4) Yeah, you could spin the same PODs different ways, but Sealion is one notorious example of the same impossibility being raised over and over again. Another is the likelihood of a united India prior to Britain's arrival.

5) Eh, things can always get worse. It's getting them better that's hard....

6) Yes, there are. Now, when's a Tallas TL going to be written? Or a world in which the 10 Lost Tribes...oh, wait SHAMELESS PLUG I'm already writing that one SHAMELESS PLUG.

7) I'd say that the Umayyads were the last heir, not Byzantium, if only because Islam didn't really start altering social patterns until the rise of the Abbasids.

7.1) Considering Europe was an underdeveloped, anarchic backwater, my guess is they invade the Sassanids for Mk. 2.

7.2) That was OTL, pretty much, we already know the answer. The Arabs got the shit kicked out of them at the First Battle of Constantinople.

7.3) The Spaniards sign a treaty and break it as soon as the ink is dry, as happened in the US. Or alternately, as the Tawantinsuyu disintegrated, you may see the Spaniards simply wait and start playing its division against it, and thus conquer more thoroughly over a longer period of time (and perhaps leading to more indigenous successor ethnic groups in any *2000s Latin America).
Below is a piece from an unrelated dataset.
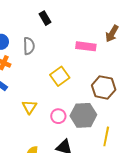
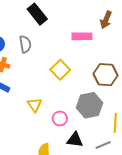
black rectangle: (45, 18) -> (37, 14), size x1.5
pink circle: (58, 116) -> (60, 118), moved

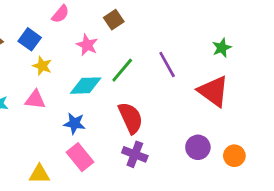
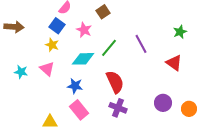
blue square: (30, 39) -> (57, 26), moved
red triangle: (213, 91) -> (174, 63), size x0.7
pink triangle: (35, 100) -> (47, 69), turned 35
7.4) Venice would have had a helluva time financing such an expedition. A colonial era built on trade effectively butterflies away the US and much of Latin America. More intensive colonization of Africa is hard to speculate on, one potentiality would be that OTL French Africa would be more Spanish-speaking, and that a Scramble for Africa comes earlier. Possibly more British influence on the New World if Spain refuses to do anything about it.

7.5) 'Twould require a different laws of physics, that would. Assuming that Downfall goes in, Japan likely becomes an entirely different nation by 2008, it would require a full rebuilding. Due to the underpopulation, new arrivals might be more likely, and Japan might resemble a modern-day Polynesian or Melanesian state more than IOTL, with a smaller native population and a ruling elite from Outside.

7.6) No, it wouldn't. Carrhae was just one problem, Julius Caesar in Gaul was another. When he succeeded like that, he'd still want war, but Crassus might be experienced enough to give ol' Jules the once-over.

Berra: That bothers me also. In a TL with no World Wars, for instance, there's no pressure for such a thing.